Unfortunately I'm not sure what GDFError: GDF_VALIDITY_UNSUPPORTED means. I'm hoping that @jrhemstad can help explain that error. Unfortunately I don't have a minimal reproducible example here.

Delinquency over time

Then there is delinquency over time. I'm a bit confused by the use of query here and the repetition. I wonder if there is a way to make this cell a bit smaller while achieving the same result (as well as working on dask-cudf dataframes)

delinq = performance[['loan_id', 'monthly_reporting_period', 'current_loan_delinquency_status']]
delinq_30 = delinq.query('current_loan_delinquency_status >= 1')[['loan_id', 'monthly_reporting_period']].groupby('loan_id').min()
delinq_30['delinquency_30'] = delinq_30['monthly_reporting_period']
# del delinq['monthly_reporting_period']

delinq_90 = delinq.query('current_loan_delinquency_status >= 3')[['loan_id', 'monthly_reporting_period']].groupby('loan_id').min()
delinq_90['delinquency_90'] = delinq_90['monthly_reporting_period']
# del delinq_90['monthly_reporting_period']

delinq_180 = delinq.query('current_loan_delinquency_status >= 6')[['loan_id', 'monthly_reporting_period']].groupby('loan_id').min()
delinq_180['delinquency_180'] = delinq_180['monthly_reporting_period']
# del edelinq_180['monthly_reporting_period']
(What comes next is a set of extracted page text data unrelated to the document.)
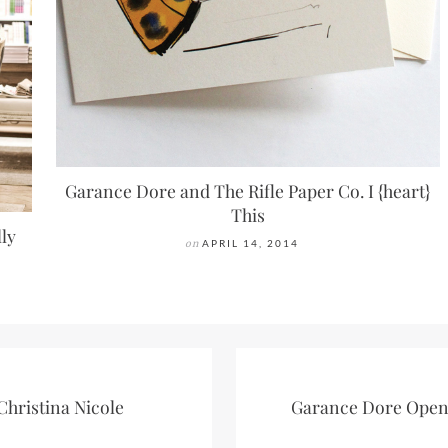
Garance Dore and The Rifle Paper Co. I {heart}
This
lly
on
APRIL 14, 2014
Christina Nicole
Garance Dore Open 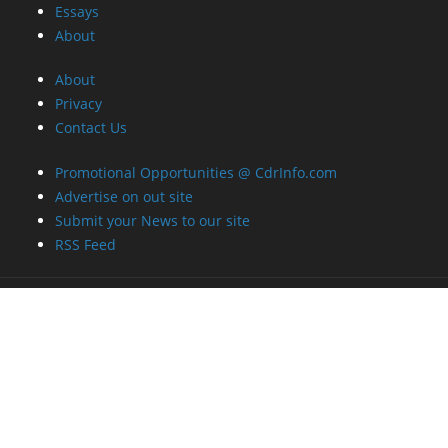
Essays
About
About
Privacy
Contact Us
Promotional Opportunities @ CdrInfo.com
Advertise on out site
Submit your News to our site
RSS Feed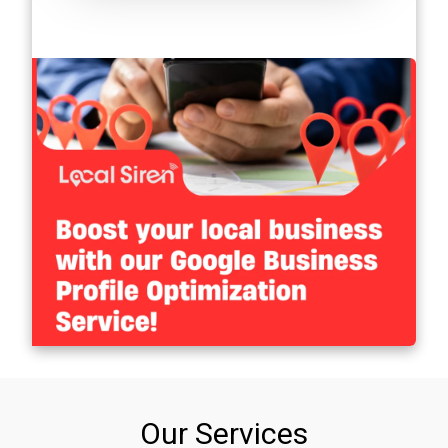
Our Services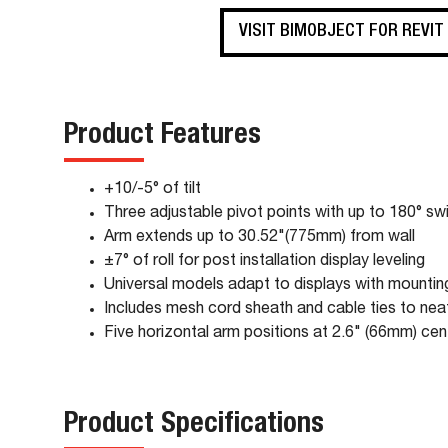
VISIT BIMOBJECT FOR REVIT
Product Features
+10/-5° of tilt
Three adjustable pivot points with up to 180° swiv
Arm extends up to 30.52"(775mm) from wall
±7° of roll for post installation display leveling
Universal models adapt to displays with mounti
Includes mesh cord sheath and cable ties to ne
Five horizontal arm positions at 2.6" (66mm) cent
Product Specifications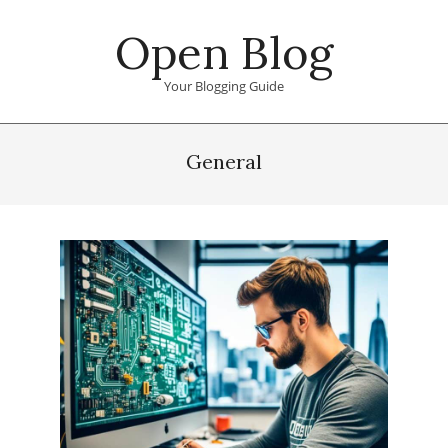
Skip
Open Blog
to
content
Your Blogging Guide
Primary
Navigation
General
Menu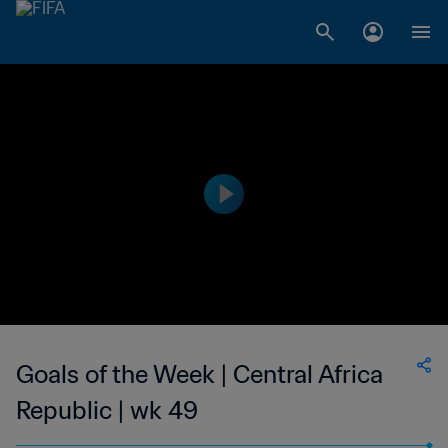
Goals of the Week | Central Africa
Republic | wk 49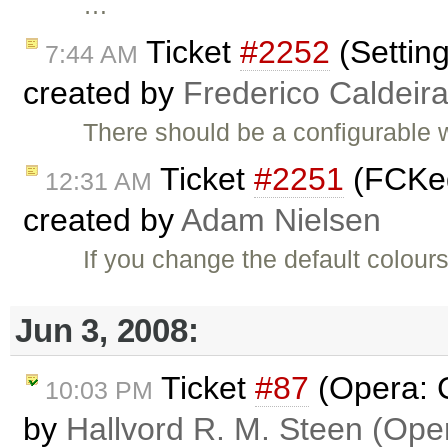
…
Ticket
#2252
(Settin
7:44 AM
created by
Frederico Caldeir
There should be a configurable
Ticket
#2251
(FCKed
12:31 AM
created by
Adam Nielsen
If you change the default colou
Jun 3, 2008:
Ticket
#87
(Opera: C
10:03 PM
by
Hallvord R. M. Steen (Ope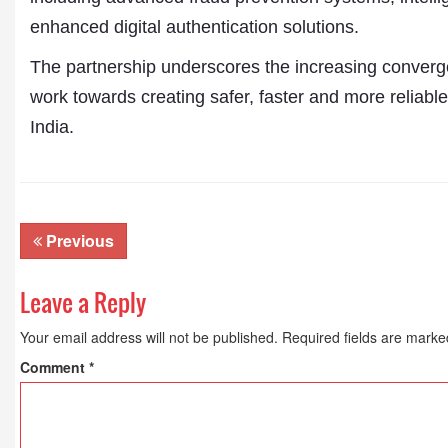
enhanced digital authentication solutions.
The partnership underscores the increasing converge
work towards creating safer, faster and more reliable
India.
Previous
Leave a Reply
Your email address will not be published.
Required fields are mark
Comment
*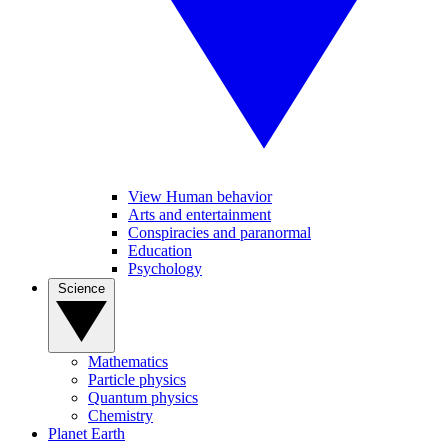
View Human behavior
Arts and entertainment
Conspiracies and paranormal
Education
Psychology
Science
Mathematics
Particle physics
Quantum physics
Chemistry
Planet Earth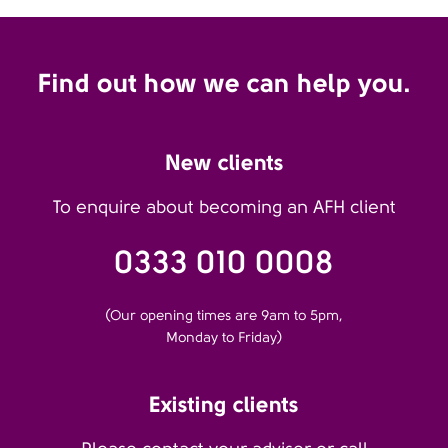
Find out how we can help you.
New clients
To enquire about becoming an AFH client
0333 010 0008
(Our opening times are 9am to 5pm,
Monday to Friday)
Existing clients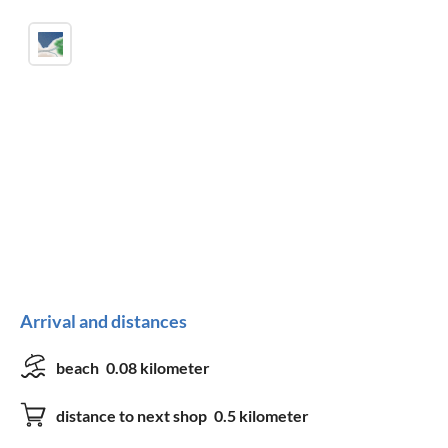
Arrival and distances
beach
0.08 kilometer
distance to next shop
0.5 kilometer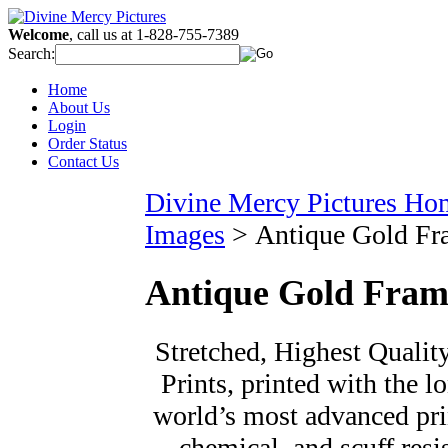
Welcome
, call us at 1-828-755-7389
Search:
Home
About Us
Login
Order Status
Contact Us
Divine Mercy Pictures Ho
Images
>
Antique Gold Fr
Antique Gold Fram
Stretched, Highest Qualit
Prints, printed with the l
world’s most advanced prin
chemical, and scuff resi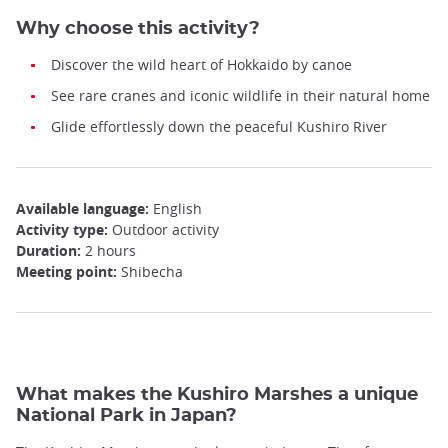
Why choose this activity?
Discover the wild heart of Hokkaido by canoe
See rare cranes and iconic wildlife in their natural home
Glide effortlessly down the peaceful Kushiro River
Available language:
English
Activity type:
Outdoor activity
Duration:
2 hours
Meeting point:
Shibecha
What makes the Kushiro Marshes a unique
National Park in Japan?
delinq_merge = delinq_30.merge(delinq_90, how='left', on=['loan_id'])
delinq_merge['delinquency_90'] = delinq_merge['delinquency_90'].fillna(np.dtype('datetime64[ms]').type('1970-01-01').astype('datetime64[ms]'))
delinq_merge = delinq_merge.merge(delinq_180, how='left', on=['loan_id'])
delinq_merge['delinquency_180'] = delinq_merge['delinquency_180'].fillna(np.dtype('datetime64[ms]').type('1970-01-01').astype('datetime64[ms]'))

Here was my attempt

delinq = performance[['loan_id', 'monthly_reporting_period', 'current_loan_delinquency_status']]

d30 = delinq[delinq.current_loan_delinquency_status >= 1].groupby('loan_id').min()
d90 = delinq[delinq.current_loan_delinquency_status >= 3].groupby('loan_id').min()
d180 = delinq[delinq.current_loan_delinquency_status >= 6].groupby('loan_id').min()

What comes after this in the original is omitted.